Finally, these illustrations synthetise this review concluding that there is no awareness, or at least too little knowledge regarding the potential of BDA models to assess outcomes in these programmes. Unfortunately, Colombia does not yet have a policy framework to employ these BDA models in evaluation designs. To confirm our expectations, it would have been necessary to have an explicit methodology in data analytics assessing the changes in outcome indicators in these examples.

Interview results

Six interviews were conducted for the data collection strategy of this research, all of them with experts in data analytics and public policy from institutions such as DNP3. The aim of this process was to reveal applications of BDA that are relevant and realistic to programme evaluation with potential for monitoring SDGs.
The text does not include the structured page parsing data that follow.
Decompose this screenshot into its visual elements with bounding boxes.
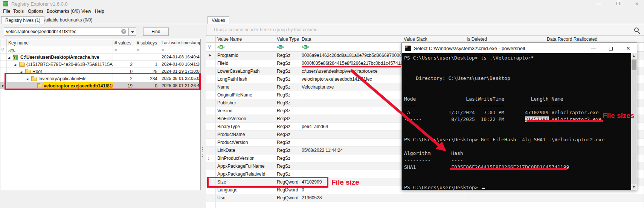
tab-registry-hives[interactable]: Registry hives (1) <box>1 16 44 24</box>
terminal-line: -a---- 8/1/2025 10:22 PM 31457280 Veloci… <box>404 116 637 123</box>
col-value-slack[interactable]: Value Slack <box>402 36 465 42</box>
cmd-icon: C:\_ <box>405 46 411 51</box>
scrollbar-thumb[interactable] <box>632 60 636 70</box>
values-row-empty <box>206 202 644 208</box>
menu-file[interactable]: File <box>3 9 10 14</box>
tree-header-row: Key name # values # subkeys Last write t… <box>0 39 200 46</box>
pin-icon <box>2 48 4 50</box>
menu-view[interactable]: View <box>81 9 91 14</box>
col-is-deleted[interactable]: Is Deleted <box>465 36 545 42</box>
tab-available-bookmarks[interactable]: Available bookmarks (0/0) <box>37 16 96 24</box>
terminal-line: ---- ------------- ------ ---- <box>404 103 637 110</box>
values-filter-data[interactable]: ABC <box>300 43 402 51</box>
cmd-title-bar[interactable]: C:\_ Select C:\Windows\system32\cmd.exe … <box>402 43 637 54</box>
search-dropdown-button[interactable] <box>129 28 136 36</box>
values-row[interactable]: UsnRegQword21360528 <box>206 194 644 202</box>
tree-header-last-write[interactable]: Last write timestamp <box>160 39 200 46</box>
powershell-flag: -Alg <box>516 137 531 142</box>
tree-filter-last-write[interactable]: = <box>160 46 200 53</box>
folder-icon <box>19 63 25 67</box>
annotation-underline-length <box>526 120 603 122</box>
restore-icon <box>616 2 620 5</box>
search-input-wrap <box>4 28 129 36</box>
tab-values[interactable]: Values <box>208 16 229 24</box>
title-bar: Registry Explorer v1.6.0.0 — ✕ <box>0 0 644 8</box>
col-data[interactable]: Data <box>300 36 402 42</box>
minimize-button[interactable]: — <box>593 1 604 7</box>
scroll-up-icon[interactable] <box>631 53 637 59</box>
col-value-name[interactable]: Value Name <box>216 36 275 42</box>
annotation-file-size-label: File size <box>331 178 359 187</box>
annotation-box-tree-rows <box>5 73 201 90</box>
pin-icon <box>208 45 211 47</box>
menu-options[interactable]: Options <box>28 9 43 14</box>
values-filter-name[interactable]: ABC <box>216 43 275 51</box>
values-filter-type[interactable]: ABC <box>275 43 300 51</box>
cmd-maximize-button[interactable] <box>605 45 617 52</box>
tree-filter-values[interactable]: = <box>113 46 135 53</box>
app-icon <box>3 1 8 6</box>
tree-row-guid[interactable]: ◢{11517B7C-E79D-4e20-961B-75A811715ADD} … <box>0 61 200 68</box>
close-button[interactable]: ✕ <box>631 1 642 7</box>
annotation-box-size-row <box>207 177 328 188</box>
powershell-command: Get-FileHash <box>481 137 516 142</box>
row-indicator-icon: ▶ <box>209 54 211 57</box>
tree-key-label: C:\Users\user\Desktop\Amcache.hve <box>20 55 99 60</box>
cmd-minimize-button[interactable]: — <box>588 45 599 52</box>
terminal-line: -a---- 1/31/2024 7:03 PM 47102909 Veloci… <box>404 110 637 116</box>
col-data-record-reallocated[interactable]: Data Record Reallocated <box>545 36 644 42</box>
abc-filter-icon: ABC <box>8 49 15 52</box>
cmd-window-title: Select C:\Windows\system32\cmd.exe - pow… <box>414 46 525 51</box>
expander-icon[interactable]: ◢ <box>8 56 10 59</box>
terminal-line: Directory: C:\Users\user\Desktop <box>404 75 637 82</box>
find-button[interactable]: Find <box>143 28 169 36</box>
abc-filter-icon: ABC <box>217 45 224 49</box>
terminal-cursor <box>482 188 485 189</box>
drag-dots-icon <box>208 156 209 161</box>
search-input[interactable] <box>6 29 111 34</box>
tree-header-values[interactable]: # values <box>113 39 135 46</box>
terminal-line: --------- ---- <box>404 157 637 164</box>
terminal-line: PS C:\Users\user\Desktop> Get-FileHash -… <box>404 137 637 144</box>
terminal-line: PS C:\Users\user\Desktop> <box>404 185 637 190</box>
terminal-scrollbar[interactable] <box>631 53 637 190</box>
app-window: Registry Explorer v1.6.0.0 — ✕ File Tool… <box>0 0 644 208</box>
group-by-hint: Drag a column header here to group by th… <box>214 27 317 32</box>
panel-splitter-handle[interactable] <box>202 146 203 157</box>
tree-filter-pin[interactable] <box>0 46 7 53</box>
group-by-band: Drag a column header here to group by th… <box>206 24 644 36</box>
clear-search-icon[interactable]: ✕ <box>121 29 126 34</box>
maximize-icon <box>609 47 613 50</box>
restore-button[interactable] <box>612 1 623 7</box>
tree-header-key-name[interactable]: Key name <box>7 39 113 46</box>
menu-help[interactable]: Help <box>95 9 104 14</box>
values-header-row: Value Name Value Type Data Value Slack I… <box>206 36 644 43</box>
cmd-close-button[interactable]: ✕ <box>623 45 634 52</box>
menu-bookmarks[interactable]: Bookmarks (0/0) <box>47 9 80 14</box>
tree-filter-key[interactable]: ABC <box>7 46 113 53</box>
col-value-type[interactable]: Value Type <box>275 36 300 42</box>
menu-tools[interactable]: Tools <box>13 9 24 14</box>
terminal-line: Mode LastWriteTime Length Name <box>404 96 637 103</box>
tree-filter-row: ABC = = = <box>0 46 200 54</box>
row-indicator-icon: ▶ <box>2 84 4 87</box>
chevron-down-icon <box>131 31 134 33</box>
terminal-line: PS C:\Users\user\Desktop> ls .\Velocirap… <box>404 55 637 62</box>
hive-icon <box>13 55 18 60</box>
registry-tree-grid: Key name # values # subkeys Last write t… <box>0 39 201 190</box>
search-icon[interactable] <box>634 28 639 32</box>
tree-key-label: {11517B7C-E79D-4e20-961B-75A811715ADD} <box>26 62 113 67</box>
abc-filter-icon: ABC <box>277 45 284 49</box>
scroll-down-icon[interactable] <box>631 184 637 190</box>
tree-filter-subkeys[interactable]: = <box>135 46 160 53</box>
annotation-file-sizes-label: File sizes <box>603 112 635 120</box>
window-title: Registry Explorer v1.6.0.0 <box>11 1 68 7</box>
values-filter-pin[interactable] <box>206 43 216 51</box>
annotation-underline-sha1 <box>450 168 567 170</box>
annotation-underline-fileid <box>302 66 401 67</box>
tree-row-hive[interactable]: ◢C:\Users\user\Desktop\Amcache.hve 2024-… <box>0 54 200 61</box>
abc-filter-icon: ABC <box>302 45 309 49</box>
menu-bar: File Tools Options Bookmarks (0/0) View … <box>0 8 644 16</box>
expander-icon[interactable]: ◢ <box>14 63 16 66</box>
tree-header-subkeys[interactable]: # subkeys <box>135 39 160 46</box>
At the operational level open ended questions guided the conversation to promote a richer discussion. Codifying the themes of the interviews with topic questions4 was the way to evidence extreme points of view in the spectrum of answers provided by the participants. The method to document the results relied on broad descriptions that use anonymised extended verbatim extracts and pattern analysis typically considered in qualitative research (Jensen & Laurie, 2016, p. 279).

Many organisations have data that may be purposeful, but it remains unexploited. Policies should be based on evidence to allocate the budget for those programmes with higher expected impacts and to create links between public organisations. All the information collected should be in principle aimed at improving public policies. On the other hand, Colombia is perceived as a leader in the region and one of the first countries to have a public policy related to big data. 'We have been following good practices in other places such as the UK, the EU, Korea and Australia' is what two interviewees mentioned.
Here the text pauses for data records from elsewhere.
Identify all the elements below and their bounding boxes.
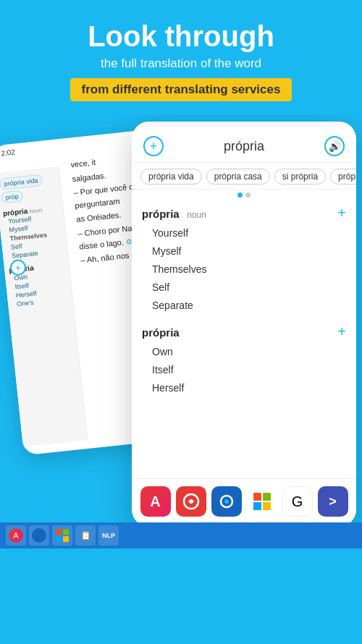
- dot-2: [245, 192, 251, 198]
- entry-pos-1: noun: [187, 210, 206, 220]
- entry-section-2: própria + Own Itself Herself: [142, 323, 346, 397]
- reverso-icon: [182, 493, 200, 510]
- entry-item-myself: Myself: [142, 242, 346, 260]
- taskbar-nlp-label: NLP: [102, 532, 115, 539]
- a-translate-label: A: [150, 493, 160, 510]
- phone-area: 2:02 16% própria vida próp própria noun …: [0, 114, 362, 548]
- header-title: Look through: [14, 20, 348, 52]
- taskbar-win-icon: [56, 529, 69, 542]
- entry-header-1: própria noun +: [142, 205, 346, 221]
- dot-1: [237, 192, 243, 198]
- circle-translate-icon: [218, 493, 235, 510]
- entry-section-1: própria noun + Yourself Myself Themselve…: [142, 205, 346, 315]
- sidebar-chip-2: próp: [1, 190, 24, 204]
- entry-word-2: própria: [142, 326, 180, 339]
- entry-item-yourself: Yourself: [142, 224, 346, 242]
- taskbar-icon-4[interactable]: 📋: [75, 525, 96, 546]
- taskbar-a-icon: A: [9, 528, 23, 543]
- app-icon-google-translate[interactable]: G: [282, 486, 313, 517]
- context-chip-3[interactable]: si própria: [274, 169, 326, 185]
- dict-plus-button[interactable]: +: [143, 136, 164, 156]
- sound-icon: 🔊: [329, 140, 341, 152]
- app-icon-a-translate[interactable]: A: [140, 486, 171, 517]
- svg-point-2: [224, 499, 229, 504]
- entry-word-1: própria: [142, 208, 180, 220]
- header-section: Look through the full translation of the…: [0, 0, 362, 114]
- taskbar: A 📋 NLP: [0, 522, 362, 548]
- dots-indicator: [132, 190, 356, 199]
- taskbar-icon-5[interactable]: NLP: [98, 525, 119, 546]
- entry-item-self: Self: [142, 279, 346, 297]
- header-subtitle: the full translation of the word: [14, 56, 348, 71]
- sidebar-word-section-1: própria noun Yourself Myself Themselves …: [2, 204, 63, 261]
- entry-item-herself: Herself: [142, 379, 346, 397]
- taskbar-clipboard-icon: 📋: [80, 530, 91, 541]
- taskbar-icon-3[interactable]: [52, 525, 72, 546]
- entry-word-row-2: própria: [142, 326, 180, 339]
- entry-word-row-1: própria noun: [142, 208, 206, 221]
- sourcekit-icon: >: [329, 494, 337, 509]
- entry-add-button-2[interactable]: +: [337, 323, 346, 340]
- taskbar-circle-icon: [32, 528, 46, 543]
- bottom-toolbar: A: [132, 478, 356, 527]
- entry-item-itself: Itself: [142, 361, 346, 379]
- phone-front: + própria 🔊 própria vida própria casa si…: [132, 122, 356, 527]
- sidebar-chip-1: própria vida: [0, 174, 43, 190]
- entry-item-themselves: Themselves: [142, 260, 346, 279]
- app-icon-circle[interactable]: [211, 486, 242, 517]
- taskbar-icon-2[interactable]: [29, 525, 49, 546]
- app-icon-microsoft[interactable]: [247, 486, 277, 517]
- entry-item-own: Own: [142, 343, 346, 361]
- dict-entries: própria noun + Yourself Myself Themselve…: [132, 199, 356, 481]
- context-chip-4[interactable]: própria c: [330, 169, 356, 185]
- taskbar-icon-1[interactable]: A: [6, 525, 26, 546]
- entry-add-button-1[interactable]: +: [337, 205, 346, 221]
- dict-header: + própria 🔊: [132, 127, 356, 163]
- dict-word-title: própria: [164, 139, 324, 154]
- context-chips-row: própria vida própria casa si própria pró…: [132, 163, 356, 190]
- app-icon-sourcekit[interactable]: >: [318, 486, 348, 517]
- back-time: 2:02: [1, 148, 16, 157]
- windows-icon: [253, 493, 271, 510]
- context-chip-2[interactable]: própria casa: [206, 169, 270, 185]
- header-highlight: from different translating services: [70, 78, 292, 101]
- entry-header-2: própria +: [142, 323, 346, 340]
- context-chip-1[interactable]: própria vida: [140, 169, 202, 185]
- google-translate-icon: G: [292, 493, 303, 510]
- sidebar-word-pos-1: noun: [29, 207, 43, 215]
- entry-item-separate: Separate: [142, 297, 346, 315]
- dict-sound-button[interactable]: 🔊: [324, 136, 345, 156]
- sidebar-chips: própria vida próp: [0, 173, 57, 204]
- app-icon-reverso[interactable]: [176, 486, 206, 517]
In terms of the types of analysis conducted with BDA examples include descriptive studies and designing interactive dashboards for users. Depending on the maturity level of the project, the organisation and data management, the more sophisticated the analyses were. One of the interviewees claimed: 'I can mention that in machine learning we considered decision trees, Natural Language Processing (NLP), data clouds, neuronal networks, statistical inference and time series.'

When the interviewees were asked if they considered that data analytics could be useful to assess the impact of public programmes most of them agreed that big data makes more data available to the organisations, hence they are less dependent on official statistics such as surveys. BDA complements and broadens the richness from the analytics perspective and strengthens the design of policies to allow better focalisation and characterisations of populations and social problems. Tools such as real-time data analyses allow to make more timely and realistic decisions; data analytics also allows to identify bottlenecks in the execution of programmes.

BDA may be considered as well to assess SDG achievement in examining how much the National Government and local governments are aligned with the SDGs based on their own investment plans although there is no existing framework to articulate data analytics in the monitoring and evaluation of SDG indicators, nor to allow the provision of feedback in the formulation of investment policies. Big data analyses can contribute to the measurement of one or more SDGs.

Within the organisations the interviewees wrought several changes in the process of decision making after the adoption of BDA took place when evidence in the form of data helped to make informed decisions. However, the main challenges of using BDA in the context of public programme assessment were interoperability limitations, together with data quality and management. Other challenges were the uncertainty levels regarding data usage and data protection issues. When asked about prospects and examples they could provide for SDG oriented programmes using BDA most interviewees indicated that the articulation of data analytics for monitoring SDGs is still a pending task, and this can even function to realise the perception of measures taken by governments.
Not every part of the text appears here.